Immediate Action: Apply vendor-supplied security updates to all affected Linksys devices immediately. Before and after patching, monitor for any signs of exploitation attempts by reviewing device and network access logs for anomalous activity targeting the web management interface.

Proactive Monitoring: Security teams should monitor web server access logs on affected devices for unusually long or malformed HTTP requests. Network monitoring should be configured to alert on unexpected inbound connections to the router's management interface or any unusual outbound traffic originating from the router itself, which could indicate a successful compromise.
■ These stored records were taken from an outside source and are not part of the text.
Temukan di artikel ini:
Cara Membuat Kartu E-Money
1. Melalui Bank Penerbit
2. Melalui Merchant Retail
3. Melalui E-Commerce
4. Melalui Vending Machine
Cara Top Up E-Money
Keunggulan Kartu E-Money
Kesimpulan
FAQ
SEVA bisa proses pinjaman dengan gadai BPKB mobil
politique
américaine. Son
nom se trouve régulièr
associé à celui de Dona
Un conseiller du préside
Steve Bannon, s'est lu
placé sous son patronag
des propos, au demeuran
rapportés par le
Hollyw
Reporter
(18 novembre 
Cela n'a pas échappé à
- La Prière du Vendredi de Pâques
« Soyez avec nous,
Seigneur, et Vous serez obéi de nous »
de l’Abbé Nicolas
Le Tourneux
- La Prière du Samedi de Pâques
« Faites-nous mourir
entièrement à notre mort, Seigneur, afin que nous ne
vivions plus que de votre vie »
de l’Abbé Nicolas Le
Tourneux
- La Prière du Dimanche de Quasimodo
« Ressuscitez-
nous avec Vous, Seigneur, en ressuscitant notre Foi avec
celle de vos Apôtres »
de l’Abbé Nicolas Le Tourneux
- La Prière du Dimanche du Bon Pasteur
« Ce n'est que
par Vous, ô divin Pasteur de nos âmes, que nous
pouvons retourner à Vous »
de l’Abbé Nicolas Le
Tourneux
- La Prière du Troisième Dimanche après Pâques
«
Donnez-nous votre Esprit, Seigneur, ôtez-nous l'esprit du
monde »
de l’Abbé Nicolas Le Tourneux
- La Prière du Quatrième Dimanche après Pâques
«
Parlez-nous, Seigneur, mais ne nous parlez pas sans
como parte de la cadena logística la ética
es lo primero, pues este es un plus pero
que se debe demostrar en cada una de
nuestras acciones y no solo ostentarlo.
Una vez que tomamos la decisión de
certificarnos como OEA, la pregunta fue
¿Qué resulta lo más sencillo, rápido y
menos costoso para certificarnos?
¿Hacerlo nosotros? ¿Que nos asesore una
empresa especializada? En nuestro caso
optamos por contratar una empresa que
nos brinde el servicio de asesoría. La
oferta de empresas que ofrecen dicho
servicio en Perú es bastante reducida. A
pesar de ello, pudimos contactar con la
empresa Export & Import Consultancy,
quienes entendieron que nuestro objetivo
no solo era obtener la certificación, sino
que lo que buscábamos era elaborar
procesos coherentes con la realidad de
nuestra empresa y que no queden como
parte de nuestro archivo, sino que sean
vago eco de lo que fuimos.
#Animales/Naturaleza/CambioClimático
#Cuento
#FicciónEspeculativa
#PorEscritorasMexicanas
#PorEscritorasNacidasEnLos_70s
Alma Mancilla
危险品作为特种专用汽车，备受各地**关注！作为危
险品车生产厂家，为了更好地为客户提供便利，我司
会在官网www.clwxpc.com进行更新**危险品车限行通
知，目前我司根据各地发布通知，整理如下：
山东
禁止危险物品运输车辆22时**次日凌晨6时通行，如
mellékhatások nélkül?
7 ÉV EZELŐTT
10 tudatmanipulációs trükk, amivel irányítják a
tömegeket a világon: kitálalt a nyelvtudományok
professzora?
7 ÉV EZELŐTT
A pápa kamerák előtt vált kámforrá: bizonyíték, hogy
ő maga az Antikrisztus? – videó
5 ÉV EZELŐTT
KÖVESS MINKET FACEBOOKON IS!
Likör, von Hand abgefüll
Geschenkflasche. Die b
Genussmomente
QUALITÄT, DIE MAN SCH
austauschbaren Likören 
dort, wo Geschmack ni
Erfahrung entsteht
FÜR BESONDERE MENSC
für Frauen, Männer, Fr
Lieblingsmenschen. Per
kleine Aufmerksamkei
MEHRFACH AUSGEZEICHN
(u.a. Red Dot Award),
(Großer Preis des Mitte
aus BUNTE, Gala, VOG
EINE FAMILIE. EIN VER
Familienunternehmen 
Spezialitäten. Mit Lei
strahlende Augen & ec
Compensating Controls: If patching cannot be performed immediately, implement the following controls to reduce risk:

• Disable remote (WAN) access to the device's management interface.
• Restrict access to the management interface to a limited set of trusted IP addresses on the internal network.
• Place the device behind a firewall that can inspect and block malicious requests.

Public Exploit Available: false

Given the high severity (CVSS 8.8) of this vulnerability and the potential for complete device compromise, immediate action is required. All organizations using affected Linksys products must prioritize the deployment of the vendor-supplied firmware updates to mitigate this risk. Although this vulnerability is not currently listed on the CISA Known Exploited Vulnerabilities (KEV) catalog, its critical nature warrants urgent attention. If patching is delayed, the compensating controls listed above must be implemented immediately to reduce the attack surface.